◆ Problem details
Write out, word for word and with no pictures, each line below from the one containing "Segment regions of" through the one containing "Show me where", both included, and no other line.

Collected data
• • •
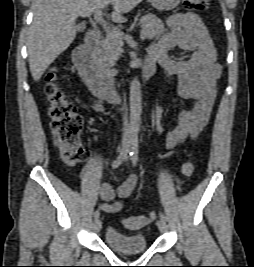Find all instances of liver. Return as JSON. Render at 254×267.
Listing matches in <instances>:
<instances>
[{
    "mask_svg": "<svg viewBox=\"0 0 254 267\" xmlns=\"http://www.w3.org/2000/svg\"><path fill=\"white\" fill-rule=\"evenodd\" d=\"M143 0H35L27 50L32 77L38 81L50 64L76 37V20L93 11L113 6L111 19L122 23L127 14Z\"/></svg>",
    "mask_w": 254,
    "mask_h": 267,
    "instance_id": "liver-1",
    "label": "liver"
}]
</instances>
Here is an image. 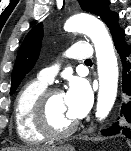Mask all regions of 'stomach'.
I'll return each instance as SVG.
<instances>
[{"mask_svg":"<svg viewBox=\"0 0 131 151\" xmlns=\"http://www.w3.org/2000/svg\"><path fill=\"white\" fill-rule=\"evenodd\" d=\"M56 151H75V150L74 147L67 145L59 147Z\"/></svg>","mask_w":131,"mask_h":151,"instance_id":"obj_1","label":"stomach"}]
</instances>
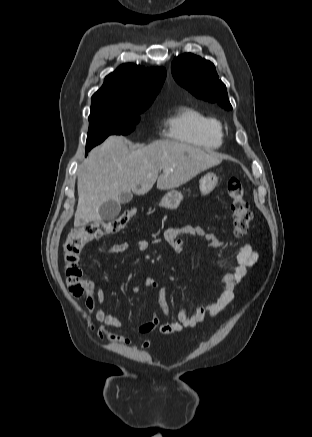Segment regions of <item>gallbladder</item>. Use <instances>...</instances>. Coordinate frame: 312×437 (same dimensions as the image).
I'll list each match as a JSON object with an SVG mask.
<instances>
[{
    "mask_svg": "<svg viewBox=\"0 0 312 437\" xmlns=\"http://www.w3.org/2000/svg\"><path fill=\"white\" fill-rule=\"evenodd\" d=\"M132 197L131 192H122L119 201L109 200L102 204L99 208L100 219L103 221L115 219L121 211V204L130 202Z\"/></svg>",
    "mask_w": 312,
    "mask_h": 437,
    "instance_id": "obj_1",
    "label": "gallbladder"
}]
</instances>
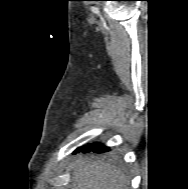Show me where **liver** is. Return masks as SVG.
• • •
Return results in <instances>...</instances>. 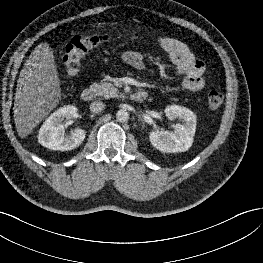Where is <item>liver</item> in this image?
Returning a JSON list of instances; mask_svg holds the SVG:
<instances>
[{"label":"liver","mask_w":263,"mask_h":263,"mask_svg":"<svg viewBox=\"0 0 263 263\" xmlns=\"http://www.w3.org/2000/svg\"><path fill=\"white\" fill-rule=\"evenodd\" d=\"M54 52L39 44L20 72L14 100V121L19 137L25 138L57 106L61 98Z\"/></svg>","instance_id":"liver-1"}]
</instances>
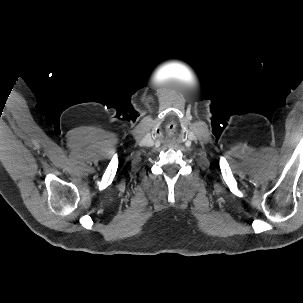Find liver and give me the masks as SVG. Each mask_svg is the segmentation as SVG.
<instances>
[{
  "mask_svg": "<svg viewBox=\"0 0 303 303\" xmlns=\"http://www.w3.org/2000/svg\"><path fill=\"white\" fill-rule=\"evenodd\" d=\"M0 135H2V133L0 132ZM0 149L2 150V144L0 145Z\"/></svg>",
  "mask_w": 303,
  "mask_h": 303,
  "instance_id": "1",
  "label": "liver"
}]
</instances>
• • •
◆ Exercise solution
Segment regions of <item>gallbladder</item>. Use <instances>...</instances>. Coordinate frame: 312×437 (same dimensions as the image).
I'll list each match as a JSON object with an SVG mask.
<instances>
[{
    "mask_svg": "<svg viewBox=\"0 0 312 437\" xmlns=\"http://www.w3.org/2000/svg\"><path fill=\"white\" fill-rule=\"evenodd\" d=\"M132 197L131 192H122L119 201L109 200L102 204L99 208L100 219L103 221L115 219L121 211V204L130 202Z\"/></svg>",
    "mask_w": 312,
    "mask_h": 437,
    "instance_id": "obj_1",
    "label": "gallbladder"
}]
</instances>
Show me where **liver** is. Return masks as SVG.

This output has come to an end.